OBJECTIVE To investigate whether infusion of adrenomedullin, a potent vasorelaxant peptide, has beneficial haemodynamic and hormonal effects in patients with pulmonary hypertension.
PATIENTS AND DESIGN The haemodynamic and hormonal responses to intravenous infusion of adrenomedullin (0.05 μg/kg/min) or placebo were examined in 13 patients with precapillary pulmonary hypertension.

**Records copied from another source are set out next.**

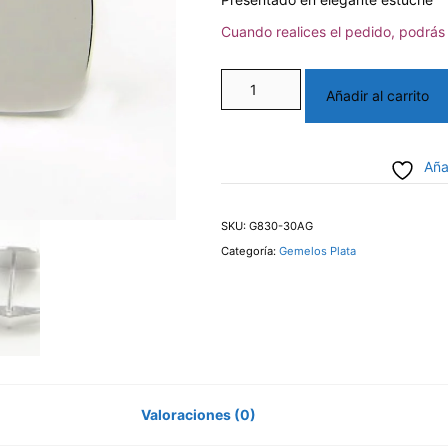
Cuando realices el pedido, podrás 
Gemelos
Añadir al carrito
de
Plata
Aña
cantidad
SKU:
G830-30AG
Categoría:
Gemelos Plata
Valoraciones (0)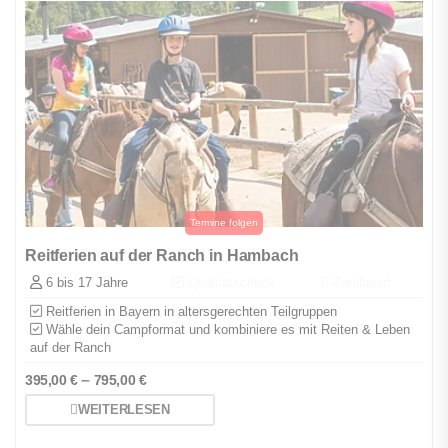
Reitferien auf der Ranch in Hambach
6 bis 17 Jahre
Qualitätscheck
Zertifiziert
Reitferien in Bayern in altersgerechten Teilgruppen
Wähle dein Campformat und kombiniere es mit Reiten & Leben
auf der Ranch
–
395,00
€
795,00
€
WEITERLESEN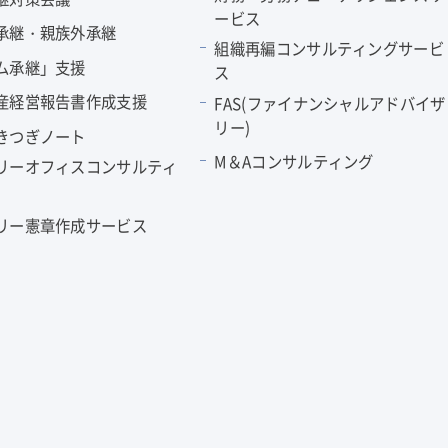
ービス
承継・親族外承継
組織再編コンサルティングサービ
ム承継」支援
ス
産経営報告書作成支援
FAS(ファイナンシャルアドバイザ
リー)
きつぎノート
M＆Aコンサルティング
リーオフィスコンサルティ
リー憲章作成サービス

RESULTS Infusion of adrenomedullin produced a 44% increase in cardiac index (mean (SD) 1.8 (0.2) to 2.6 (0.3) l/min/m2, p < 0.05) and a 32% decrease in pulmonary vascular resistance (19.7 (1.4) to 13.4 (1.3) units, p < 0.05), with a 4% reduction in mean pulmonary arterial pressure (62 (4) to 59 (4) mm Hg, NS). Adrenomedullin also decreased mean systemic arterial pressure (81 (3) to 72 (4) mm Hg, p < 0.05) and increased heart rate (73 (4) to 79 (4) beats/min, p < 0.05). Adrenomedullin decreased plasma aldosterone (9.8 (2.5) to 7.1 (1.5) ng/dl, p < 0.05) without significant changes in plasma renin activity. Plasma atrial and brain natriuretic peptides tended to decrease with adrenomedullin, although these changes did not reach significance. The haemodynamic and hormonal variables remained unchanged during placebo infusion.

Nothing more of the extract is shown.